At the same time, Civil War hospitals and prisons were fertile ground for the growth of religious nationalism, an impulse that had never been a major force in U.S. civic life before. Religious nationalism’s martial undertones resonated with soldiers facing unprecedented high casualty rates, sacrifice and tribulation—including soldiers housed in Civil War prisons. Importantly, it justified the massive scale of death in this conflict, far surpassing that of any other war American had fought to date.
Union Chaplain Charles Alfred Humphreys described the transformation from purely civil religion to civil religion merged with religious nationalism in his memoir, Field, Camp, Hospital and Prison. While imprisoned in Lynchburg, Virginia, Chaplain Humphreys preached to his fellow captives on the Sabbath, reminiscing about religion at home. But instead of hearkening to feasts and celebrations and Lincoln’s comforting equanimity, Humphreys spoke to his audience about the Babylonian Captivity of the Hebrews. He emphasized the “duty of remembering still our country’s cause and serving it by patient endurance of our sufferings—as ‘they sometimes serve who only stand and wait.’” Detained at Kinston, North Carolina, the same Henry S. White who was later to be imprisoned at Macon emphasized the “sacred flag and its noble defenders,” as well as “our personal salvation and holiness.”

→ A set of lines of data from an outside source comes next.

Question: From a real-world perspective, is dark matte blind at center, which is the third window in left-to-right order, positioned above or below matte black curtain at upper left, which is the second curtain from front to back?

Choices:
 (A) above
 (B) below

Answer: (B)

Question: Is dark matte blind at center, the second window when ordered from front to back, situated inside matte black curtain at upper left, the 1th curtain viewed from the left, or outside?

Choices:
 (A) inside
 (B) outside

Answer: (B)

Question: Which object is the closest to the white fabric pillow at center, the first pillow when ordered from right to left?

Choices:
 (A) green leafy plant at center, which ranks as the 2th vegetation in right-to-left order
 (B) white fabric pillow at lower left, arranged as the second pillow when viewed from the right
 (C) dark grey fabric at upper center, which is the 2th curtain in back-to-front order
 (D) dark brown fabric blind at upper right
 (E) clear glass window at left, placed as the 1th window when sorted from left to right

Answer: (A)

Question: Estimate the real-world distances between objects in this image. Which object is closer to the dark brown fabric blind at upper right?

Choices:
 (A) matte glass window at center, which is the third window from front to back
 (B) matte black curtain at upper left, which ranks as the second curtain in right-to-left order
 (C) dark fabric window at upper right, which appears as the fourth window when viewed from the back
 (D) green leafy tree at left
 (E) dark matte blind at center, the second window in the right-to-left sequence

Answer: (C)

These messages, clearly needed in the prison environment, affirmed the reality of suffering but noted that it could be overcome. In a sense, all worldly suffering was temporary, for a Christian hoped to reach heaven. Soldiers also viewed these ideas through a more secular lens. These men were fighting to preserve the Union and their identity as American citizens.
After the Civil War, the twin ideologies continued to expand their importance in the U.S. The post-Civil War North adhered to a civil religion tied to a strong union, while the post-war South clung to the religious nationalism of the Lost Cause. Civil War battlefields became contested through monument building by Northern and Southern groups, valorizing the soldiers on their respective sides. While the North continued to industrialize at a fast rate and the South maintained much of their pre-war agricultural focus, these dueling ideologies gained adherents in the respective sections of the reunited country. By World War I, as U.S. strength was on the rise, the two regional bents unified into a single central ideology motivated by increased militarism and imperialism. Later, with the development of nuclear weapons, religious nationalism shifted away from sacrifice toward apocalypse and sacralization of the military.
While the average American seldom thinks about it today, many present-day patriotic demonstrations—from singing “The Star-Spangled Banner” at sporting events and standing for the Pledge of Allegiance in school to calls for war to protect American interests in another region of the world—share their origins in Civil War hospitals and prisons. America has become a very different place than it was in the 1860s; but the Civil War chaplains would recognize it all.